KUCHING: It is erroneous to think that July 22 is Sarawak’s Independence Day, said Sarawak Malay Graduates Association (SMGA) president Datu Dr Sanib Said.

“There have been factual errors and misleading assumptions concerning this date, particularly in newspapers and social media by some quarters.

“July 22 was just the beginning of a process towards independence. We achieved independence from the British for a few hours only on September 15, 1963, when the colonial governor Sir Alexander Waddell left for Britain.

“The next day, Datuk Abang Openg Sapiee was proclaimed as governor and at the same time, we formed Malaysia and our independence continued. It is on September 16 that Sarawak became independent in Malaysia,” he told reporters after a pantomime titled ‘Steps Towards Independence of Sarawak’ at the Kuching Waterfront yesterday.

Sanib, who is a historian, said he has done many studies on this period and believed that there is a need for people to know the background of July 22.

“July 22 was when the governor proclaimed the appointment of Tan Sri Stephen Kalong Ningkan as the chief minister and new Supreme Council members who formed the first ministerial cabinet in Sarawak.

“We were not independent yet because some powers were still with the colonial governor and the Queen in London.

“July 22 marks the process of becoming independent. All colonies under British government must go through similar process. It was to train local people to run the country,” he said.

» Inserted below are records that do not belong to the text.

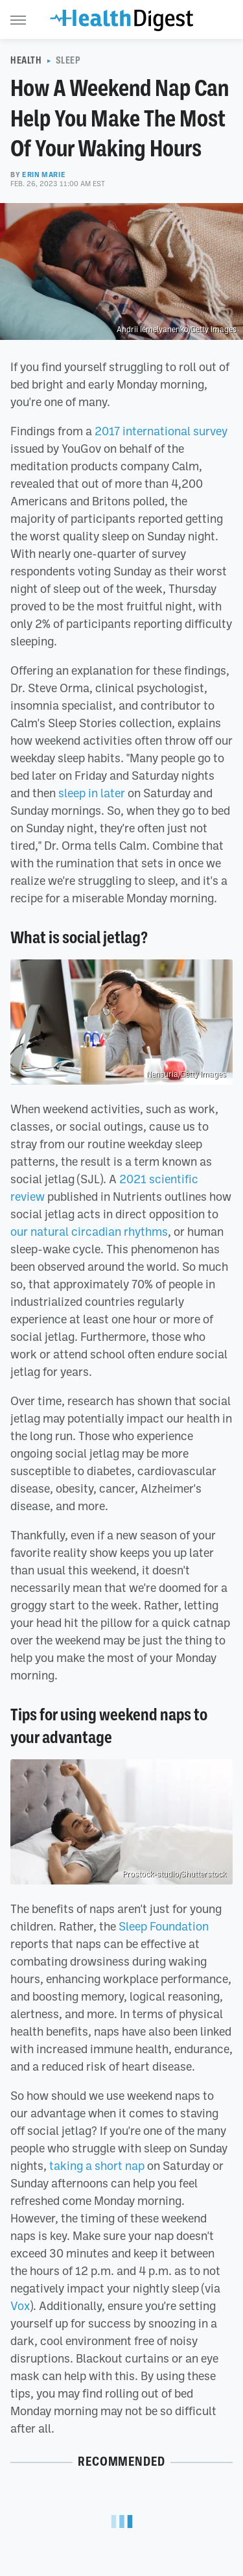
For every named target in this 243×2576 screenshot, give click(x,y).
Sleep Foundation (164, 1926)
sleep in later (91, 793)
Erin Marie (43, 174)
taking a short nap (97, 2165)
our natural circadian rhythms (89, 1231)
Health (26, 60)
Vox (20, 2305)
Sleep (68, 60)
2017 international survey (161, 431)
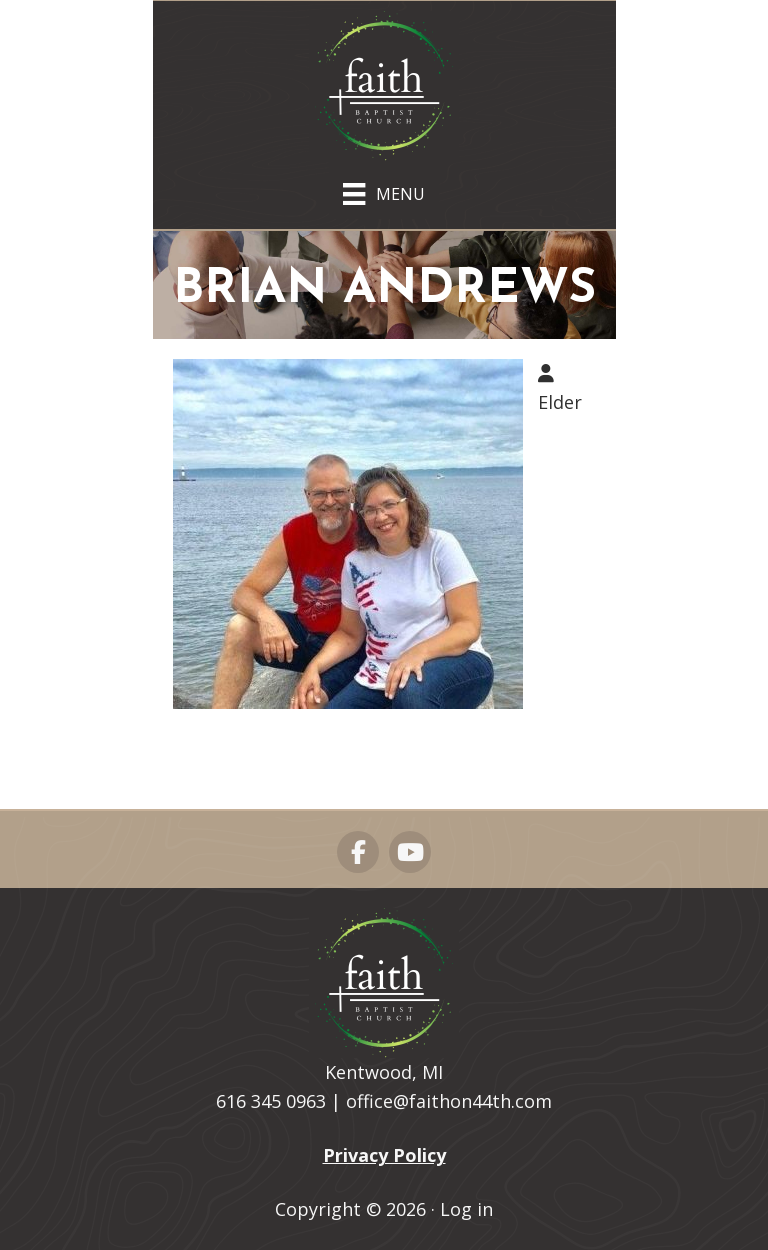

The pantomime was organised by SMGA and the Malay Cultural Foundation Charitable Trust to re-enact important scenes in the history of Sarawak leading to independence, provided Sarawak participate in the formation of Malaysia.

The event drew a small crowd of mostly curious onlookers to the open space near Square Tower.

A shop owner from nearby Gambier Street who only wanted to be identified as Mark said the pantomime should have been held on a proper stage to make it attractive.

“It was done in the hot sun and the scenes were very hurried. I guess because the actors are not very comfortable in the sun.

“Also, it could have been done as part of the official celebration of July 22 instead of being a separate event. It is really just a retelling of what we knew from our history textbooks,” he opined.